Task to complete: The answer must consist of every line from the entries below that contains the word "القطارات".

-- Opening Marker --

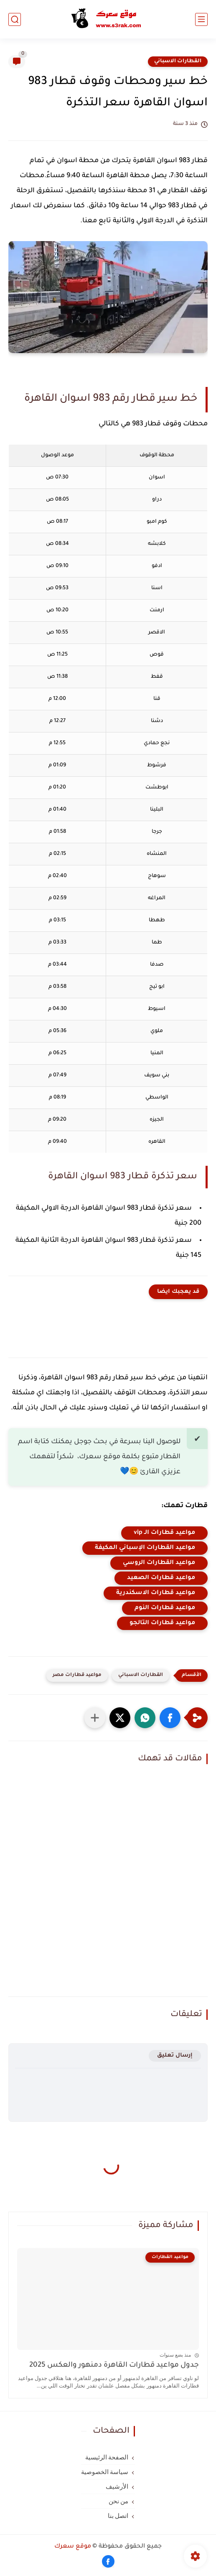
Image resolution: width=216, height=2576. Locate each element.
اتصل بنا (118, 2515)
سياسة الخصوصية (105, 2472)
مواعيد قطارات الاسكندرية (155, 1593)
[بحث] (14, 19)
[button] (170, 1717)
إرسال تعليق (175, 2055)
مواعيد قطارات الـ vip (164, 1533)
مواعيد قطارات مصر (77, 1675)
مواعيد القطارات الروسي (159, 1563)
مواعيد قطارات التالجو (162, 1623)
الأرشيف (117, 2486)
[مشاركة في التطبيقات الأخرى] (94, 1717)
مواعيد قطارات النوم (165, 1608)
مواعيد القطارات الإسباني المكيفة (145, 1548)
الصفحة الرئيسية (107, 2457)
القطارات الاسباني (177, 61)
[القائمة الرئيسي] (201, 19)
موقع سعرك (72, 2546)
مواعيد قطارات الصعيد (161, 1578)
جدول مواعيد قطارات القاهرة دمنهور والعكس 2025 (114, 2366)
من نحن (119, 2501)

-- Closing Marker --

Answer to the exercise:
مواعيد القطارات الروسي (159, 1563)
مواعيد القطارات الإسباني المكيفة (145, 1548)
القطارات الاسباني (177, 61)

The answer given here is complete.